In Re Stockbridge Funding Corp., 158 B.R. 914 (S.D.N.Y. 1993)

US District Court for the Southern District of New York - 158 B.R. 914 (S.D.N.Y. 1993)
September 24, 1993

158 B.R. 914 (1993)

STOCKSCHLAEDER & McDONALD, ESQS., Paul F. Stockschlaeder, Mary K. Stockschlaeder, Gilbert Spitzer and Jerome Spitzer, Plaintiffs,
David R. KITTAY, in his capacity as Trustee for the Estate of Debtor, and Irwin Birnbaum, Defendants.

No. 93 Civ. 0287 (JES).

United States District Court, S.D. New York.

September 24, 1993.

*915 Sherman Citron & Karasik, P.C., New York City (Howard Karasik, of counsel), for appellant.

David R. Kittay, P.C., White Plains, NY (David R. Kittay, of counsel), for appellee.



SPRIZZO, District Judge.

Appellant law firm Stockschlaeder & McDonald appeals from an order of the United States Bankruptcy Court for the Southern District of New York (Conrad, B.J.) dated October 22, 1992, which, after a hearing, determined appellant to be guilty of civil contempt, imposed sanctions based thereon and found that appellant violated the bankruptcy's automatic stay under 11 U.S.C. § 362. For the reasons that follow, the order appealed from is affirmed in part and vacated in part.



Except where otherwise indicated, the relevant facts have been taken from the documentary evidence introduced and the various transcripts of proceedings taken in this case.[1]

Prior to being placed in bankruptcy, Stockbridge Funding Corp. ("Stockbridge" or "debtor") had been engaged in the business of selling mortgages to institutional investors.
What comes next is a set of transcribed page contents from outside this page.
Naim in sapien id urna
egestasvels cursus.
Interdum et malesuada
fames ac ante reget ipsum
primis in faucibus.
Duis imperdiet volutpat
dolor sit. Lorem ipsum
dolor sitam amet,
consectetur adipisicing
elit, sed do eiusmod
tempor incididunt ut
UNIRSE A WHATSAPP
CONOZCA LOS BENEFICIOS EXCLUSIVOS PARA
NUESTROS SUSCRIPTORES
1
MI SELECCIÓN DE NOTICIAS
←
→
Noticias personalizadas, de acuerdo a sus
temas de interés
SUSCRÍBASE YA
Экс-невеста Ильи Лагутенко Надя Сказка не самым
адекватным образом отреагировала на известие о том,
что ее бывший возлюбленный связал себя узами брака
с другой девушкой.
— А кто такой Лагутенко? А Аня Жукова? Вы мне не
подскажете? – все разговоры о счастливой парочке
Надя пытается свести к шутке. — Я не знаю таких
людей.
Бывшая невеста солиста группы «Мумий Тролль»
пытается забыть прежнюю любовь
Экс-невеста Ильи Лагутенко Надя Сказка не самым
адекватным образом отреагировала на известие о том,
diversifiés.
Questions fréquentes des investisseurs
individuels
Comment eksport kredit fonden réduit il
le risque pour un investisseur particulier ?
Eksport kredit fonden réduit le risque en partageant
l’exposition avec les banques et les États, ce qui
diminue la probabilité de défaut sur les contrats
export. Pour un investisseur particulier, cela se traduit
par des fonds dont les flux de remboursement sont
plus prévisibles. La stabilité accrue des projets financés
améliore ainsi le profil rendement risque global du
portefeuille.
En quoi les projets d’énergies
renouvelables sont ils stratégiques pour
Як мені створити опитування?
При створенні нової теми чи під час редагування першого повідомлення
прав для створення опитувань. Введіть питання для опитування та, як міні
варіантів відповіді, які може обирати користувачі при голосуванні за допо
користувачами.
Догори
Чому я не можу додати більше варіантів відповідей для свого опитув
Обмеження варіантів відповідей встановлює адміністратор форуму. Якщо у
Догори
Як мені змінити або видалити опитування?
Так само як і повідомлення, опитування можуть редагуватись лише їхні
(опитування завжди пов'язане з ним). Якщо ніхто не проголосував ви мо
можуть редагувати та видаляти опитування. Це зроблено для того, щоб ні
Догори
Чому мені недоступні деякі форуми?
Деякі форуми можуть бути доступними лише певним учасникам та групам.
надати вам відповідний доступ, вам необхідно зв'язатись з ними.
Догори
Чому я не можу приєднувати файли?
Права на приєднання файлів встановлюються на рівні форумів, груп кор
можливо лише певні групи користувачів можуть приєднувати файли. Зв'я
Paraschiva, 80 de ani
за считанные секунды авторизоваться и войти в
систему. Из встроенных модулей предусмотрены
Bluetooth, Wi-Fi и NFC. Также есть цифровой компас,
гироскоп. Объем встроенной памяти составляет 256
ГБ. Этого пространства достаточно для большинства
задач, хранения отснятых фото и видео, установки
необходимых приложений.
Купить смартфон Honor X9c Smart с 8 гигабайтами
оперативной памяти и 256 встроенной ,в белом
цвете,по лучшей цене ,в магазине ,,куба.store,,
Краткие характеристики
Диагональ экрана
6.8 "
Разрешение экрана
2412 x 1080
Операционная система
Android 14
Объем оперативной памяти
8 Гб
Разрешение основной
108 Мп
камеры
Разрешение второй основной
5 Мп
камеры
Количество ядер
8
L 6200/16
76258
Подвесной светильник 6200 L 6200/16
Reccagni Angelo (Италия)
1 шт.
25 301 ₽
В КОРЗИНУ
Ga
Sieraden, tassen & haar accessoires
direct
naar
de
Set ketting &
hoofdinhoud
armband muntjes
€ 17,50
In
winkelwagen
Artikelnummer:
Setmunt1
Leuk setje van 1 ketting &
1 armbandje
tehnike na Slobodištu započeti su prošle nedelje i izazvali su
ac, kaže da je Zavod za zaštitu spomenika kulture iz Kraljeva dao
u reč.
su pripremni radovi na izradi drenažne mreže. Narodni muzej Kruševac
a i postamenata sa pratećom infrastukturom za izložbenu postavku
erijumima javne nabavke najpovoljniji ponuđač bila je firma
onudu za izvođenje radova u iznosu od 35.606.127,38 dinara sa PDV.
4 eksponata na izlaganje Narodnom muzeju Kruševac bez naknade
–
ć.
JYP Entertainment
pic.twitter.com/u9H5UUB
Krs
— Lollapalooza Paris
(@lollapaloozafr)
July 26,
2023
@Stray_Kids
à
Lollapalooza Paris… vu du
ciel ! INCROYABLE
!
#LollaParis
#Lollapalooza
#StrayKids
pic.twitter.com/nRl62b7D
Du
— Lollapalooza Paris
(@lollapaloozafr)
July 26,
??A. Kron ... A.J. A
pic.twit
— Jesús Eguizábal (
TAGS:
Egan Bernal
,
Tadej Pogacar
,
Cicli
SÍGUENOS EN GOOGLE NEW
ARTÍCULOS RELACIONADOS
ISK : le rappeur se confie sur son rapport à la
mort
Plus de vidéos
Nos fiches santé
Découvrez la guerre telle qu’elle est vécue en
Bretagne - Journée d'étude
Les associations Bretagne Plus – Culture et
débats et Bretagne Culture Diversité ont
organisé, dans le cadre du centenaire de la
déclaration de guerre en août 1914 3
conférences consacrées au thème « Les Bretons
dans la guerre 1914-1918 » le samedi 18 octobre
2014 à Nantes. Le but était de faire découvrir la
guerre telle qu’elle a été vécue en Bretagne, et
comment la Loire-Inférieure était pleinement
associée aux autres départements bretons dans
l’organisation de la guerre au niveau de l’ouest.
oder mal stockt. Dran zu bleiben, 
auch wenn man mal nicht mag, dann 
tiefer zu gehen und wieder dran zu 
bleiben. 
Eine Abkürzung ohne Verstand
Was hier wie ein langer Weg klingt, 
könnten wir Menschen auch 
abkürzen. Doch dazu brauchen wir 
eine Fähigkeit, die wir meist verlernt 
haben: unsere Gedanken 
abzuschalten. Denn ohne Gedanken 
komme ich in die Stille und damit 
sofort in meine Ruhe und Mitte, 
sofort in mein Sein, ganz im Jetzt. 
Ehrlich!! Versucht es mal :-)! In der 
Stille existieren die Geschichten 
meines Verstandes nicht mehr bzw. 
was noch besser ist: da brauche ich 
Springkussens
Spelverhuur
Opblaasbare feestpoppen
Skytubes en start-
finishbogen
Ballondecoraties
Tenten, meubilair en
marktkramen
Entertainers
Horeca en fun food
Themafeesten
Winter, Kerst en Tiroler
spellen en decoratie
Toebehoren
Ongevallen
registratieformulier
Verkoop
See In re Stockbridge Funding Corp., supra, 145 B.R. at 800. At some point, certain Stockbridge employees devised a scheme whereby Stockbridge guaranteed returns to individual investors and, to secure their investments, promised to assign and record mortgages to secure their investments. Id. However, those investments were not, as promised, risk-free nor, as was most often the case, were the assigned mortgages recorded. Id. at 800-01. Many of these individual investors lost most or all of their investments, id. at 800, and a criminal investigation into Stockbridge's practices was eventually begun. Id. at 801, n. 5.

On January 4, 1991, creditors of Stockbridge filed an involuntary petition against it under Chapter 7 of the Bankruptcy Code which was later converted to a proceeding under Chapter 11. Id. at 800. On January 28, 1991, David R. Kittay was appointed interim trustee of debtor's estate ("Trustee" or "appellee"). See D-11, annexed Application in Support of Order to Show Cause, ¶ 3.

On February 1, 1991, the Trustee brought before the bankruptcy court, and the bankruptcy court signed, an order to show cause why debtor's former attorneys, the law firm of Stockschlaeder & McDonald *916 ("appellant"), should not turn over documents in the firm's possession relating to the debtor's business. That February 1 order to show cause scheduled a hearing before the bankruptcy court on March 1, 1991 for "the debtor and all parties in interest" to show cause "why an order should not be entered . . .; (2) compelling turnover to the Trustee of notes, mortgages, loan files and other records and property of the estate currently believed to be in the possession of attorneys who represented the debtor . . .," See D-11 at 1, and further required, in the interim period before the March 1 hearing, that debtor's "present and former attorneys . . . grant the trustee and his agents access to all documents and files related to the business of the debtor. . . ." D-11 at 3. Notably, appellant's February 22, 1991, response to the Order to Show Cause freely acknowledges that the Trustee's motion sought turnover of the relevant files. See D-13, ¶¶ 5-7.

On March 1, 1991, the bankruptcy court held a hearing on that turnover motion, during which Judge Conrad repeatedly directed that appellant turn over the requested files, citing to the Trustee's absolute statutory duty to collect all debtor's records and files. D-14 at 43-46. Judge Conrad further required appellant to "turn the files over no later than Monday [March 4, 1991,] at 6:00 [p.m.] or I will have you before me to hold in contempt[,]" id. at 44, and warned that if appellant did not do so he "[would] hold [appellant] in contempt" for "$10,000 a day." Id. at 45. Appellant's counsel acknowledged that he understood Judge Conrad's order. Id.[2]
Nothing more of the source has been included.